+the scene

A Lovecraft Movie Starring Nicolas Cage Is Coming & It's About Time!

Written by Kevin Donaldson. Published: February 19 2019

 

Not too long ago, I ranted at you about how bummed I am that there are no movies based on cosmic horror author with questionable views H.P. Lovecraft, despite his body of work being felt throughout much of pop culture past and present. Well, just as I get my knots tied up over this whole ordeal, somebody went ahead and greenlit a movie based on the Lovecraft story called “The Colour Out of Space” with the film being titled Color Out of Space… and then cast walking Lovecraftian nightmare of a thespian Nicolas Cage… So obviously this is the perfect start towards adapting the late author’s work to screen.

 

Being produced by Nic Cage fanboy Elijah Wood and his company SpectreVision, who were behind Cage’s most recent critically-acclaimed horror project Mandy, this already has all the shades of something that could be awesome for Cage.
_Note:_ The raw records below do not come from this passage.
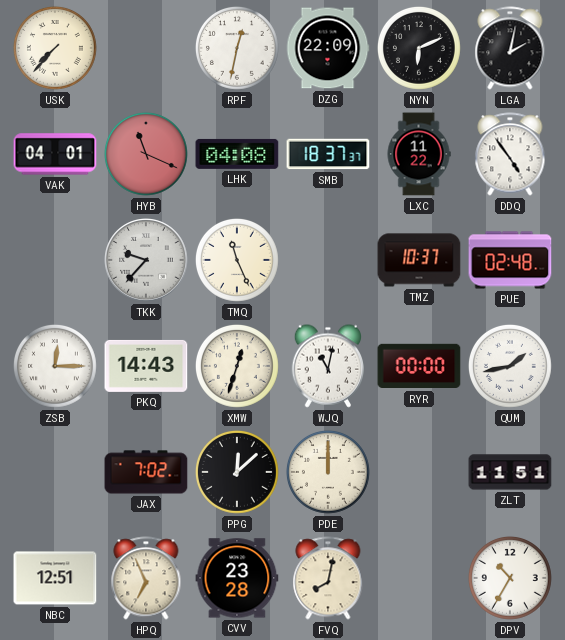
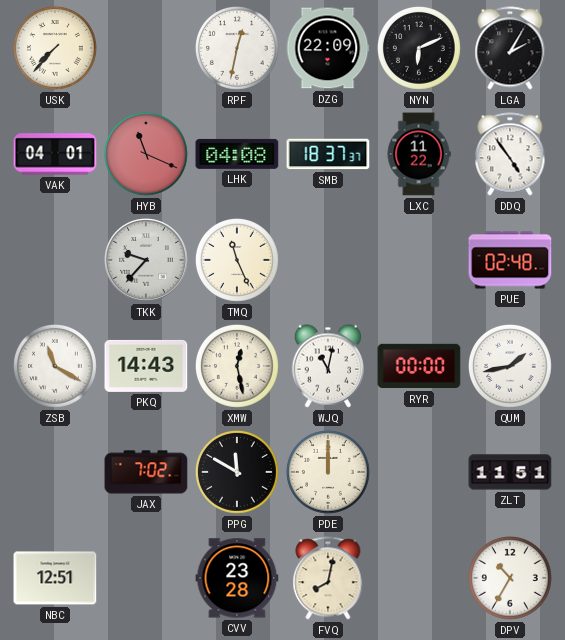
LGA: 2:02 -> 2:05
TMZ: 10:37 -> none
ZSB: 12:15 -> 11:20
XMW: 12:33 -> 12:28
PPG: 12:08 -> 11:50
HPQ: 6:56 -> none
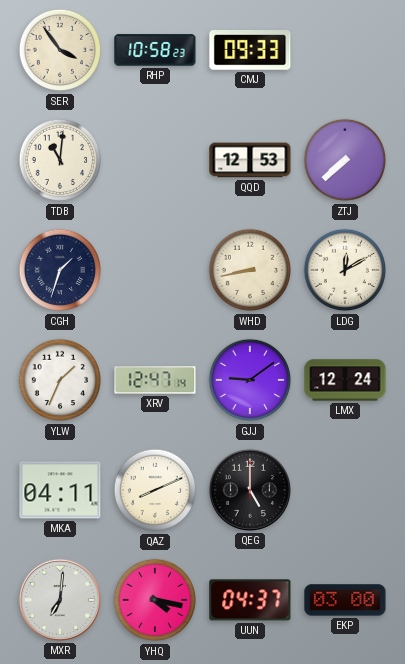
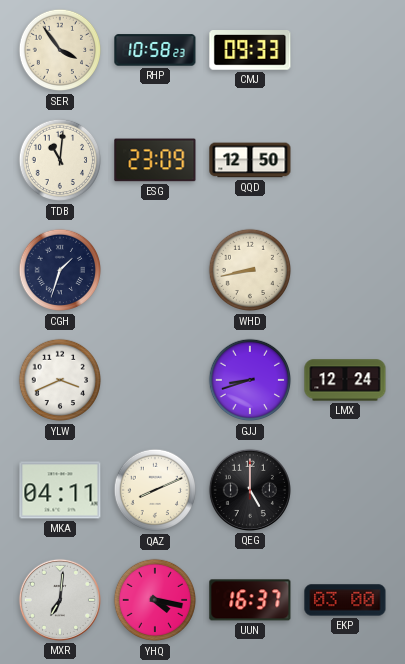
ESG: none -> 23:09
QQD: 12:53 -> 12:50
ZTJ: 7:38 -> none
LDG: 12:10 -> none
YLW: 1:34 -> 3:41
XRV: 12:47 -> none
GJJ: 9:09 -> 8:42
UUN: 04:37 -> 16:37
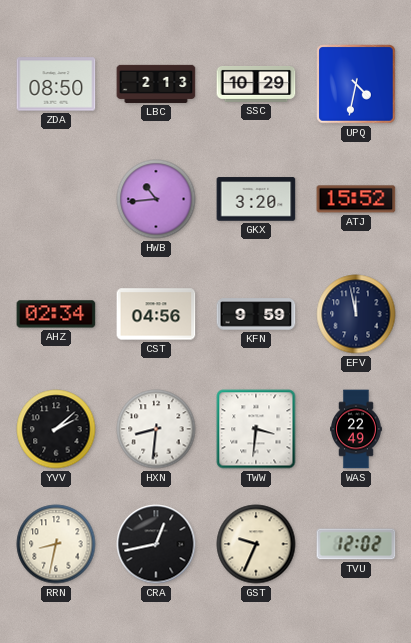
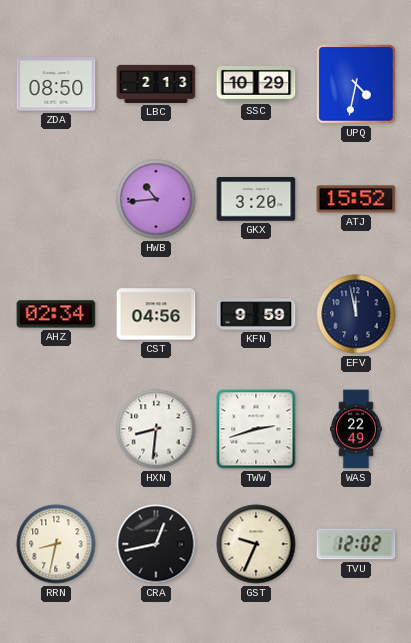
YVV: 2:08 -> none
TWW: 3:31 -> 2:42
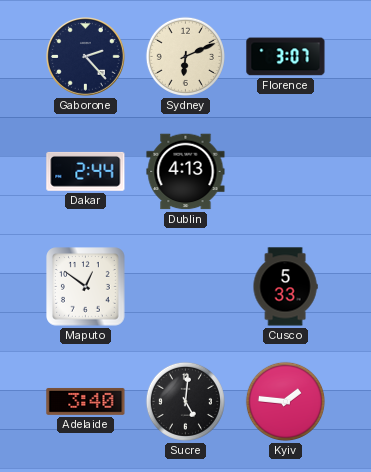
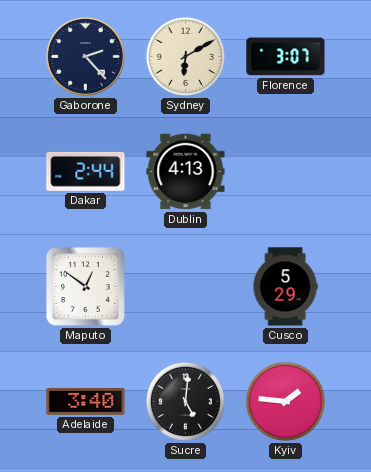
Sydney: 6:11 -> 6:10
Cusco: 5:33 -> 5:29
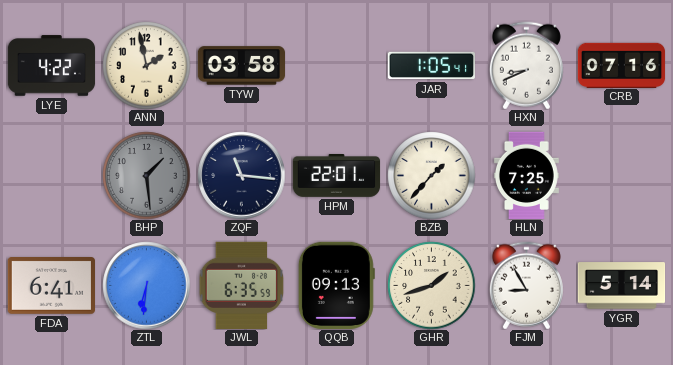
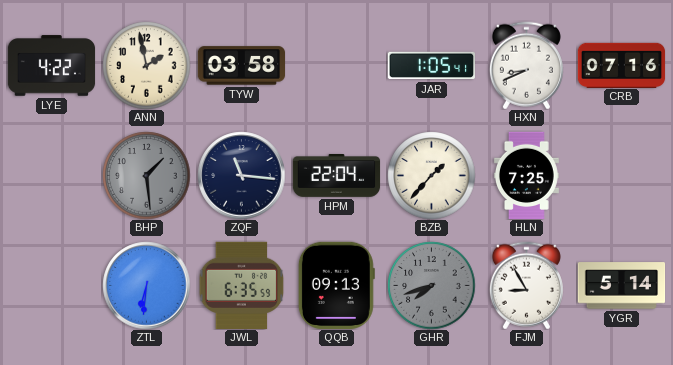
HPM: 22:01 -> 22:04
FDA: 6:41 -> none
GHR: 1:42 -> 7:42
GHR dial: cream -> grey
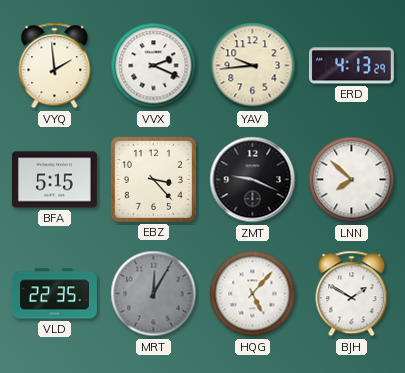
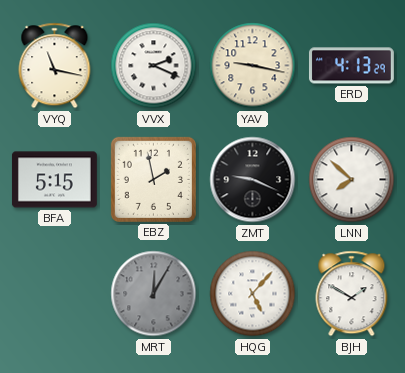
VYQ: 1:59 -> 11:17
YAV: 9:44 -> 9:17
EBZ: 3:23 -> 1:58
VLD: 22:35 -> none
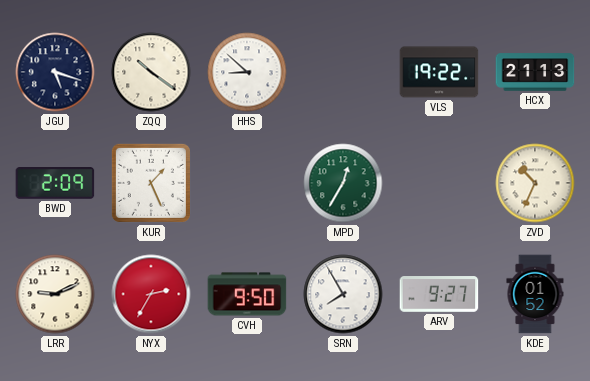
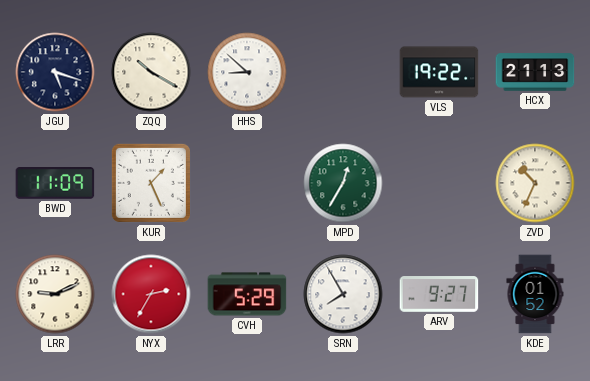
ZQQ: 10:21 -> 10:20
BWD: 2:09 -> 11:09
CVH: 9:50 -> 5:29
If Mandy proved anything to critics, fans, and anybody else in that spectrum, it’s that Cage can do a horror movie -- provided it’s laced with LSD to accommodate for his off-the-wall Kabuki-like acting style. (People who have seen the movie all know that even the mention of the bathroom scene is everything you need to know about Cage and his acting.) This makes Cage a great introduction for the first big feature adaptation of a Lovecraft story.

 

Lovecraft was ahead of his time in terms of far-out-there concepts and stories. He created an entire mythos labeled by most as the Cthulhu Mythos, revolving around inter-dimensional creatures that either directly interact with people face-to-face, influence people negatively while existing on another plain of existence (in some cases, living completely outside of time and space), or some combination of both that more often than not has a physical form that is so inconceivable to the human mind that the sight of the creature causes insanity. His stories are under an umbrella called "cosmic horror" that has gotten the big screen treatment before in films like John Carpenter’s The Thing and even last year’s Annihilation (the film ironically veered from the source material to draw on elements from “The Colour Out of Space”), but never has there been a film directly based on stories by Lovecraft or other authors who have contributed to his Cthulhu Mythos.

 

So, what is “The Colour Out of Space” and why is this story being adapted over other Lovecraft stories more well-known by name, like “The Call of Cthulhu” perhaps? Well, the truck doesn’t stop at “The Call of Cthulhu” for most fans. In fact, “The Colour Out of Space” is one of Lovecraft’s most beloved stories, as it follows the tale of a New England farm that has a meteorite crash onto its land. Coming from the meteorite is an incomprehensible, shapeless entity, or “thing” (this isn’t the only Lovecraft story Carpenter took from for his The Thing adaptation), that wreaks havoc as it mutates and kills all life it comes across while destroying space and time in the process. Much like Carpenter’s The Thing, or even M. Night Shyamalan’s Signs, keeping a big extraterrestrial threat to the entire world in a small confined place like a farm makes this one of the best Lovecraft stories to put on the big screen. It can give audiences who maybe don’t really know what to expect the familiarity of how claustrophobic horror movie settings can be, while also keeping the budget within reason to excel at better quality and visuals for the filmmaker and crew.

 

The director behind this movie is a South African horror director named Richard Stanley, whose credits include a movie called Hardware that co-starred rock legend Iggy Pop. With Iggy Pop in his movie, and with Stanley himself resembling a character that Cage might’ve played in the past or in the future, I think we have the recipe for this Cageian/Lovecraftian nightmare to be a dream come true for fans.

 

To finally bring this all back to Cage, it’s a wonder how something like this hasn’t happened earlier? I’ve told you enough at this point about Lovecraft’s stories for this to make sense, as Cage is already considered a legend, both beloved and infamous, and is spoken about as if he’s either dead or living on some other plain of existence. As an actor, he is completely shapeless. You tend to know what you’re going to get from Cage when he’s in a movie these days, but even that preparedness still leaves plenty of room for surprise when he goes full “Rage Cage”. You simply never see anything he’s about to do coming, and to make matters even more confusing, he is typecast-less. It’s never been clear whether he is a leading man or a character actor. You can even take away David Schwimmer’s face and replace it with Cage and Ross on “Friends” has more emotions and expressions, and that’s just in a meme… He is so simply and so complexly Nicolas Cage. Much like any of Lovecraft’s monsters, you’ll never fully understand what his agenda is or where he comes from. All you can do is look on in awe as you slip into a deep psychosis.

 

Color Out of Space does not currently have a release date and appears to be one of 8 films that this workhorse Cage has worked on this year alone.